5-Fluorowillardiine exists as two distinct isomers:
- (2R) or D
- (2S) or L
The particularly high affinity of 5-fluorowillardiine for the AMPA receptor is attributed to its fluorine substituent at the 5-position of the ring, which is electron-withdrawing and small enough to not interfere with binding. By contrast, related willardiine derivatives with larger nonpolar electron withdrawing groups exhibit greater affinity for kainate receptors than 5-fluorowillardiine, and less affinity for AMPA receptors.

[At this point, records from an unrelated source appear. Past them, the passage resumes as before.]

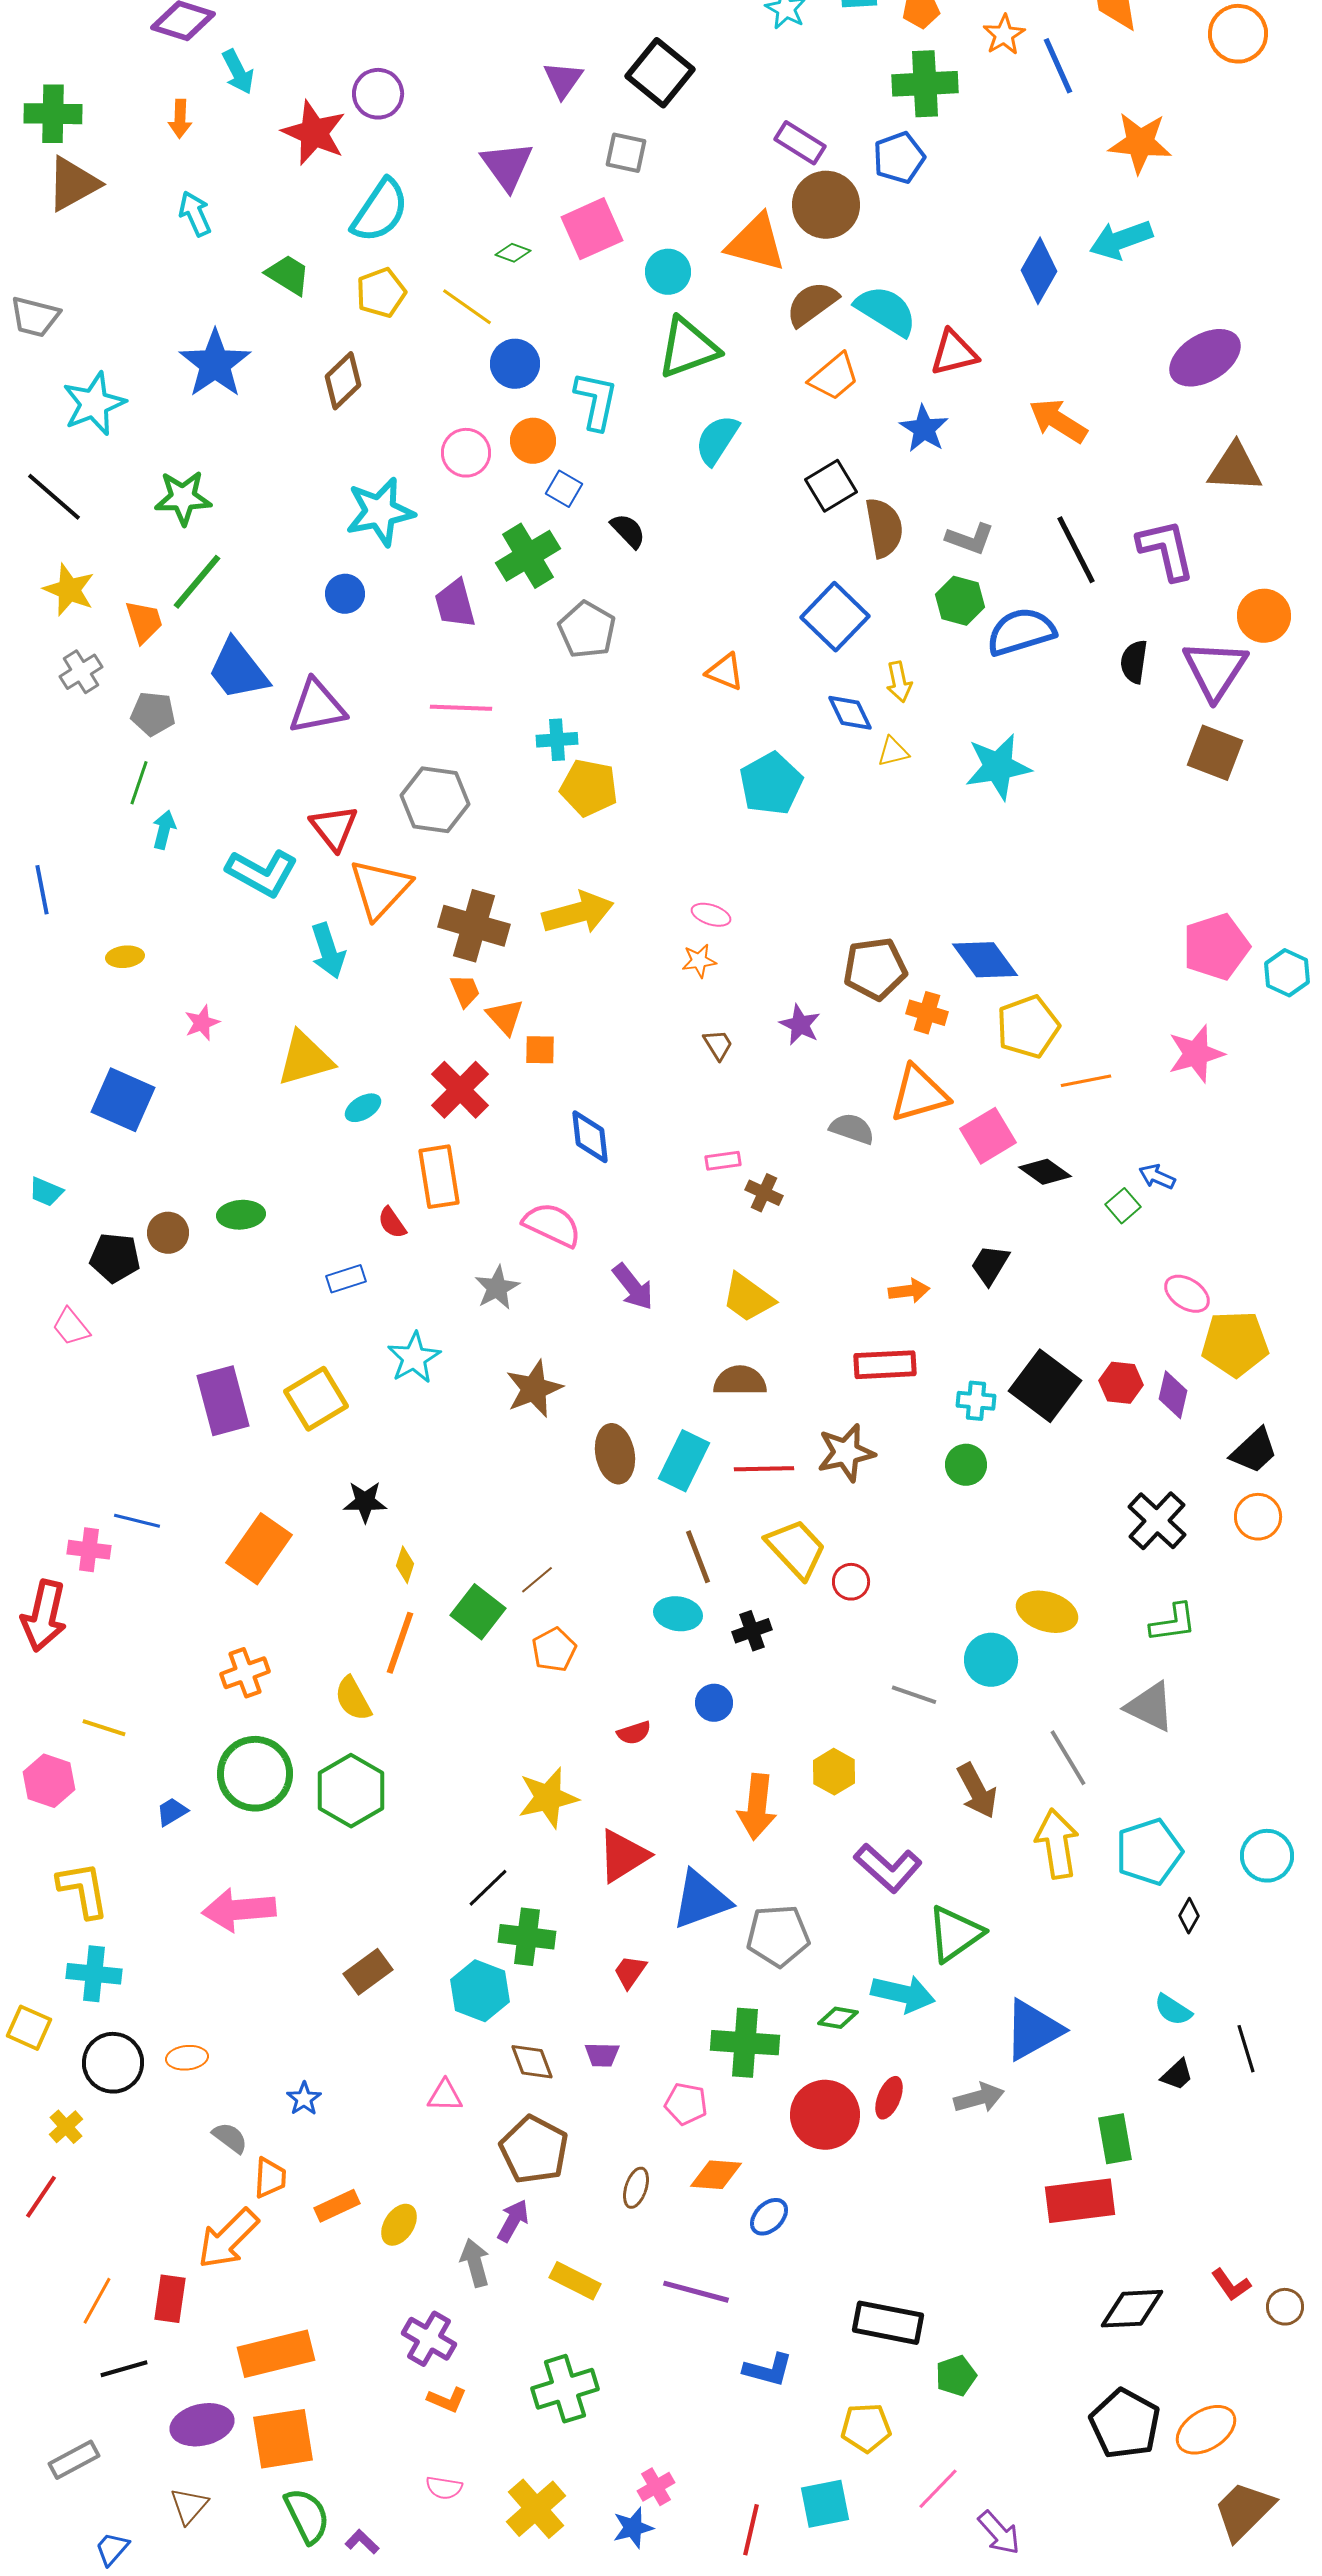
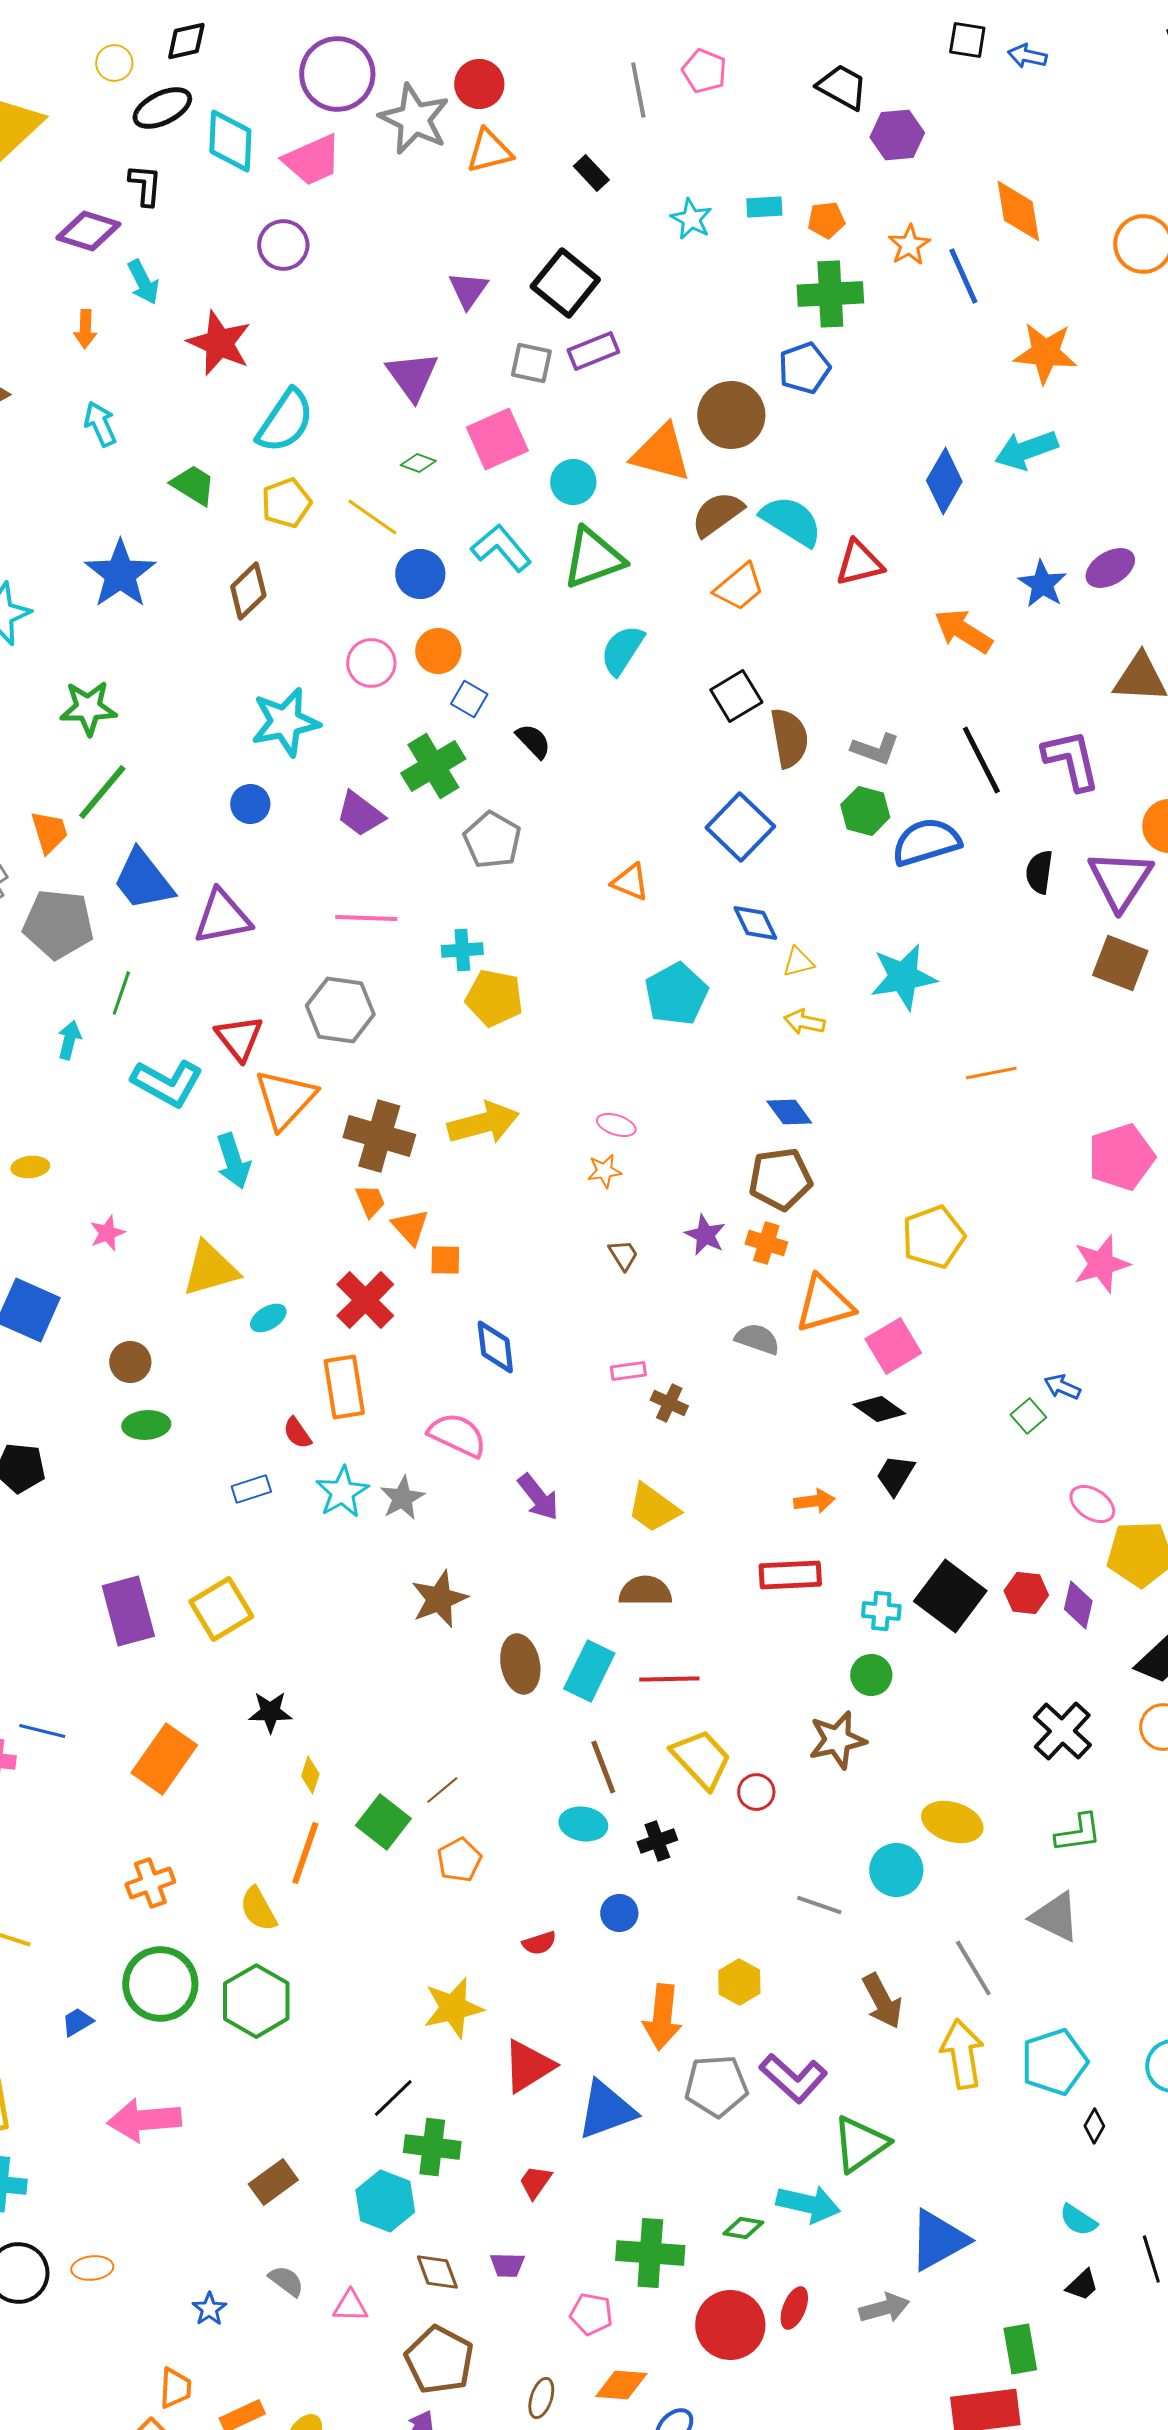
purple circle: (378, 94) -> (283, 245), moved
purple rectangle: (800, 143) -> (593, 351), moved, turned -54
purple ellipse: (1205, 358) -> (1110, 568), size x0.7
cyan L-shape: (596, 401) -> (501, 548), moved, turned -52
blue star: (924, 429) -> (1042, 584), moved
purple trapezoid: (455, 604) -> (360, 814), turned -38
yellow arrow: (899, 682) -> (804, 1022), moved, turned 114
gray pentagon: (153, 714) -> (58, 924), size x1.6
green line: (139, 783) -> (121, 993), moved
blue diamond: (985, 960) -> (789, 1112), moved, size x0.7
orange cross: (927, 1013) -> (766, 1243), moved
orange line: (1086, 1081) -> (991, 1073), moved
black diamond: (1045, 1172) -> (879, 1409), moved
brown circle: (168, 1233) -> (130, 1362), moved
cyan star: (414, 1358) -> (342, 1492), moved
brown star: (846, 1453) -> (837, 1740), moved
gray pentagon: (778, 1936) -> (716, 2086), moved
gray semicircle: (230, 2138) -> (286, 2281), moved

The binding of 5-fluorowillardiine to the AMPA receptor is driven by entropy when its ring is uncharged. When the ring is deprotonated and has a negative charge, a favorable change in enthalpy primarily drives binding. Because the pKa values of halogenated willardiine derivates are approximately 8 (7.98 for 5-fluorowillardiine), binding is mostly driven by an increase in entropy at physiological pH.

===Synthesis===
The synthesis of 5-fluorowillardiine may be achieved by using 5-fluorouracil as a nucleophile to open a specialized lactone in an S_{N}2 reaction. Another straightforward approach is to perform a Strecker amino acid synthesis.